古雅微微一笑,“贤妃娘娘说的是,只是臣女却觉得,王爷是因祸得福。”
贤妃一听,立刻皱了眉头,“你这是什么意思?!”皇上都把护送公主的适宜交给了珍家长子珍亦儒了,这不就说明皇上对华儿有了不满吗?亏她还能说这种风凉话。
“娘娘,皇上既然将此事移交给了珍家,那么此次公主出嫁,一切事宜自然是由珍家来负责。然而,据臣女所知,霍跋一国朝中动荡,和亲之路怕是困难重重,若再有个什么意外,那么责任自然是珍家的,王爷可以冷眼旁观毫无损伤。但是,就算珍家能将公主平安护送至霍跋,这也是他们的职责所在,皇上反而不会因此对珍家刮目相看,如此一来,王爷并没有什么损失。

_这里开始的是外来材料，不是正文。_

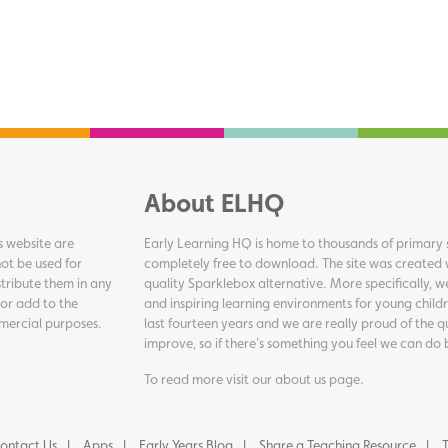
About ELHQ
s website are
Early Learning HQ is home to thousands of primary s
ot be used for
completely free to download. The site was created 
tribute them in any
quality Sparklebox alternative. More specifically, 
 or add to the
and inspiring learning environments for young childr
ommercial purposes.
last fourteen years and we are really proud of the q
improve, so if there's something you feel we can do 
To read more visit our
about us page
.
ontact Us
Apps
Early Years Blog
Share a Teaching Resource
T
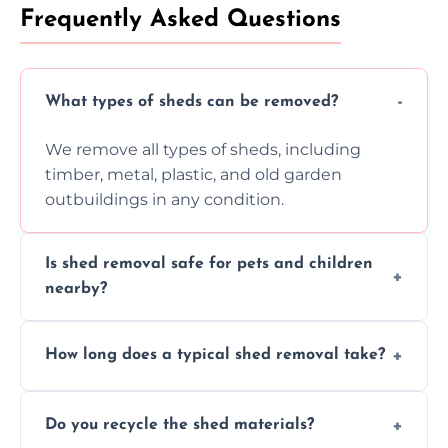
Frequently Asked Questions
What types of sheds can be removed?
We remove all types of sheds, including
timber, metal, plastic, and old garden
outbuildings in any condition.
Is shed removal safe for pets and children
nearby?
Yes, we follow strict safety procedures and
How long does a typical shed removal take?
request that pets and children stay indoors
during shed dismantling and removal work.
Most standard shed removals are
Do you recycle the shed materials?
completed within a few hours, depending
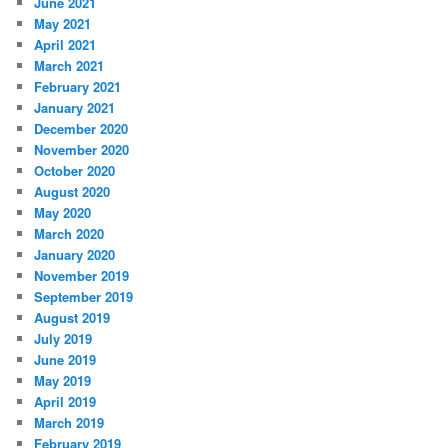
June 2021
May 2021
April 2021
March 2021
February 2021
January 2021
December 2020
November 2020
October 2020
August 2020
May 2020
March 2020
January 2020
November 2019
September 2019
August 2019
July 2019
June 2019
May 2019
April 2019
March 2019
February 2019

”
古雅细细的分析着,贤妃心中一动,看着那沉着冷静的双眸,不错,她说得对,华儿不必再护送公主出嫁,这一路上怕是多有凶险,自己既要担心华儿的安危,又怕他出了差错引来龙怒,而古雅的话又提醒了贤妃,这一次,珍家无疑是揽了一个麻烦上身。
珍家一直与华儿不对头,而这一次,若和亲之路再有什么意外,作为臣子那是失职,毕竟两国邦交,一直是元熙这几年来努力着的事情,若被珍家的失职搅了局,肯定会影响整个珍家在皇上心中的地位。
而这种意外,除了霍跋太子自身的那些对手,难道旁人,就不可以了吗?
古雅知道,贤妃私底下有自己的势力,她一心为纳兰夙华铺路,可是那个男子不领情罢了,不过自己却能利用贤妃的护子心切,用她的手来打击珍家。

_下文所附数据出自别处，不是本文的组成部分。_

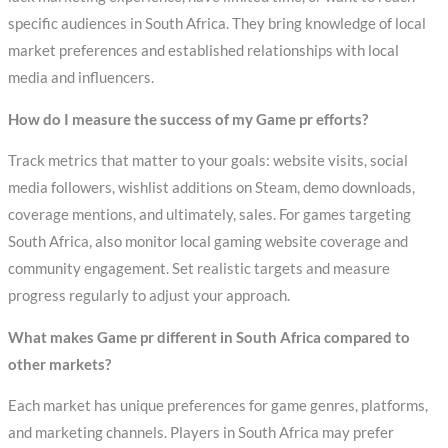
specific audiences in South Africa. They bring knowledge of local
market preferences and established relationships with local
media and influencers.
How do I measure the success of my Game pr efforts?
Track metrics that matter to your goals: website visits, social
media followers, wishlist additions on Steam, demo downloads,
coverage mentions, and ultimately, sales. For games targeting
South Africa, also monitor local gaming website coverage and
community engagement. Set realistic targets and measure
progress regularly to adjust your approach.
What makes Game pr different in South Africa compared to
other markets?
Each market has unique preferences for game genres, platforms,
and marketing channels. Players in South Africa may prefer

贤妃认真的思考着,突然她意识到了什么,这个庶女,没想到还有点心思。
“王爷今年已有十九,旁的皇子们在这个时候早已侍妾环身,不知慧平郡君觉得那连小姐如何?”想要独占华儿?这简直是天方夜谭。
“臣女以为不可。”
贤妃一愣,没想到她居然拒绝得如此彻底,“为何?”
“听说上次宴会,连小姐与李太傅之孙女冲突,竟对毫无反手之力的李小姐下手,那一张脸留下了细小的伤疤。而不久之后,连小姐又冲撞了丽妃娘娘,声称是贤妃娘娘的客人,于是丽妃娘娘便作罢。再上一次……”
古雅慢慢的述说着一连串的事情,贤妃却如鲠在喉,连碧花骄纵任性她岂会不知,可是她一直说服自己,那是武将之女惯有的脾性,可是现在听来,怎么觉得连碧花一直在惹麻烦,太傅?!那是元熙的第一学者,得罪了他定会引起朝中文臣的不满,还有丽妃,她一向与自己不对头,若连碧花打着自己的名号,那丽妃只怕是把自己恨得牙痒痒。

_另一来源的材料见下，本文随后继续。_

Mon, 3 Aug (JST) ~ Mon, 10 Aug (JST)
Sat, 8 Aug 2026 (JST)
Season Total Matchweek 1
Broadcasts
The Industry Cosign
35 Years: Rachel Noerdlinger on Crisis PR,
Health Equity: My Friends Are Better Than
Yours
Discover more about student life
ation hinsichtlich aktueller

不识大体,任性妄为,每一条都说明了连碧花不适合呆在华儿的身边,贤妃顿时沉下了脸。“那魏小姐呢,慧平郡君自然知道自己表姐的秉性,本宫觉得这魏小姐倒也适合正妃之位。”
“更是不可。”
古雅的表情如此平静,几乎想也没想,贤妃再也沉不下心,冷哼了一声,“怎么,难不成慧平郡君还觉得自己的表姐不够资格不成?!”
“不,表姐秉性耿直善良,但她却是最不适合这正妃之位的。”古雅直视着贤妃的双眼,“娘娘想必知道,魏将军夫人……”
她的语气带着一丝深意,贤妃立刻知道古雅的意思,魏将军夫人,是珍家的嫡女,珍老国公的掌上明珠,这不就意味着,魏家与珍家有一层微妙的关系吗?
“哼,难道她能不为自己的夫家考虑?”可是贤妃知道,这无疑是一个不安的因素,珍家难道会放弃这么一颗棋子吗?她的话也越发没底气了。
古雅微微一笑,伸出手去将脸庞的发丝捋到脑后,贤妃看着那张清秀的小脸,一时间竟不知道要说些什么。
沉默了一会儿,贤妃立刻想起自己的目的,“难道慧平郡君觉得自己适合六王妃这个位置?”她的语气里满是轻蔑,眼神更是不屑。
然而,古雅只是挑了下眉,语气平淡的回道,“臣女不曾如此想过,身为郡君婚姻大事不是臣女所能左右,还请娘娘说服王爷,臣女自当听从安排。”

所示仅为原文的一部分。